→ **WHAT THIS TASK INVOLVES**: Transcribe all records exactly; omit pictures.
Top of EXERCISE DATA
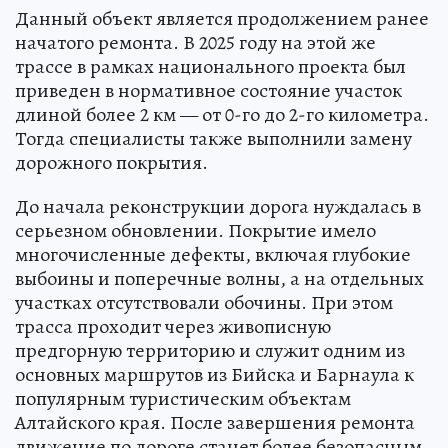
Данный объект является продолжением ранее
начатого ремонта. В 2025 году на этой же
трассе в рамках национального проекта был
приведен в нормативное состояние участок
длиной более 2 км — от 0-го до 2-го километра.
Тогда специалисты также выполнили замену
дорожного покрытия.
До начала реконструкции дорога нуждалась в
серьезном обновлении. Покрытие имело
многочисленные дефекты, включая глубокие
выбоины и поперечные волны, а на отдельных
участках отсутствовали обочины. При этом
трасса проходит через живописную
предгорную территорию и служит одним из
основных маршрутов из Бийска и Барнаула к
популярным туристическим объектам
Алтайского края. После завершения ремонта
движение по дороге станет более безопасным,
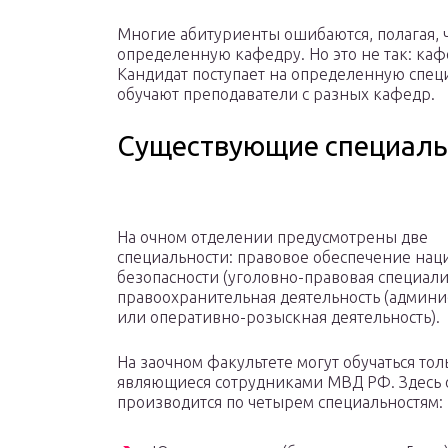
Многие абитуриенты ошибаются, полагая, 
определенную кафедру. Но это не так: ка
Кандидат поступает на определенную специ
обучают преподаватели с разных кафедр.
Существующие специаль
На очном отделении предусмотрены две
специальности: правовое обеспечение на
безопасности (уголовно-правовая специали
правоохранительная деятельность (админи
или оперативно-розыскная деятельность).
На заочном факультете могут обучаться тол
являющиеся сотрудниками МВД РФ. Здесь 
производится по четырем специальностям:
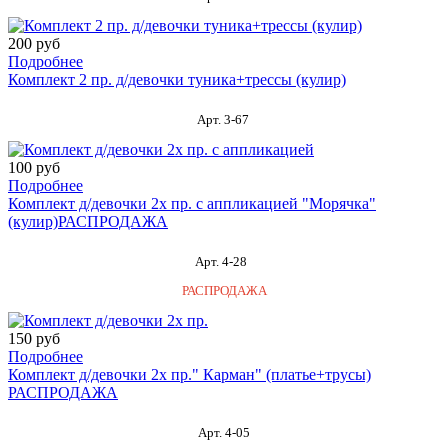
200 руб
Подробнее
Комплект 2 пр. д/девочки туника+трессы (кулир)
Арт. 3-67
100 руб
Подробнее
Комплект д/девочки 2х пр. с аппликацией "Морячка"
(кулир)РАСПРОДАЖА
Арт. 4-28
РАСПРОДАЖА
150 руб
Подробнее
Комплект д/девочки 2х пр." Карман" (платье+трусы)
РАСПРОДАЖА
Арт. 4-05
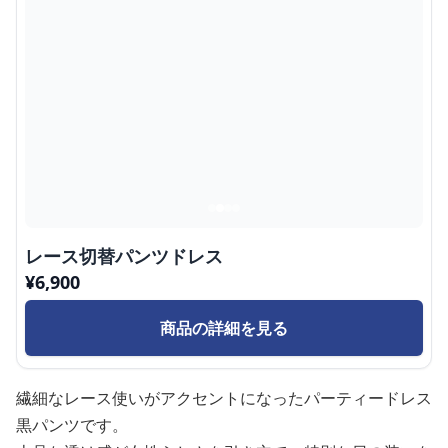
レース切替パンツドレス
¥
6,900
商品の詳細を見る
繊細なレース使いがアクセントになったパーティードレス
黒パンツです。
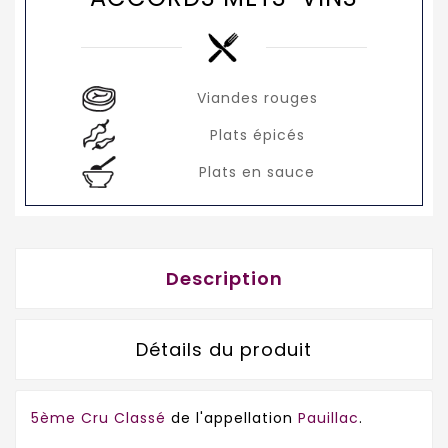
Viandes rouges
Plats épicés
Plats en sauce
Description
Détails du produit
5ème Cru Classé
de l'appellation
Pauillac
.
Bottom of EXERCISE DATA
→ **SOLUTION TO THE EXERCISE**:
Данный объект является продолжением ранее
начатого ремонта. В 2025 году на этой же
трассе в рамках национального проекта был
приведен в нормативное состояние участок
длиной более 2 км — от 0-го до 2-го километра.
Тогда специалисты также выполнили замену
дорожного покрытия.
До начала реконструкции дорога нуждалась в
серьезном обновлении. Покрытие имело
многочисленные дефекты, включая глубокие
выбоины и поперечные волны, а на отдельных
участках отсутствовали обочины. При этом
трасса проходит через живописную
предгорную территорию и служит одним из
основных маршрутов из Бийска и Барнаула к
популярным туристическим объектам
Алтайского края. После завершения ремонта
движение по дороге станет более безопасным,
Многие абитуриенты ошибаются, полагая, 
определенную кафедру. Но это не так: ка
Кандидат поступает на определенную специ
обучают преподаватели с разных кафедр.
Существующие специаль
На очном отделении предусмотрены две
специальности: правовое обеспечение на
безопасности (уголовно-правовая специали
правоохранительная деятельность (админи
или оперативно-розыскная деятельность).
На заочном факультете могут обучаться тол
являющиеся сотрудниками МВД РФ. Здесь 
производится по четырем специальностям:
200 руб
Подробнее
Комплект 2 пр. д/девочки туника+трессы (кулир)
Арт. 3-67
100 руб
Подробнее
Комплект д/девочки 2х пр. с аппликацией "Морячка"
(кулир)РАСПРОДАЖА
Арт. 4-28
РАСПРОДАЖА
150 руб
Подробнее
Комплект д/девочки 2х пр." Карман" (платье+трусы)
РАСПРОДАЖА
Арт. 4-05
レース切替パンツドレス
¥
6,900
商品の詳細を見る
繊細なレース使いがアクセントになったパーティードレス
黒パンツです。
Viandes rouges
Plats épicés
Plats en sauce
Description
Détails du produit
5ème Cru Classé
de l'appellation
Pauillac
.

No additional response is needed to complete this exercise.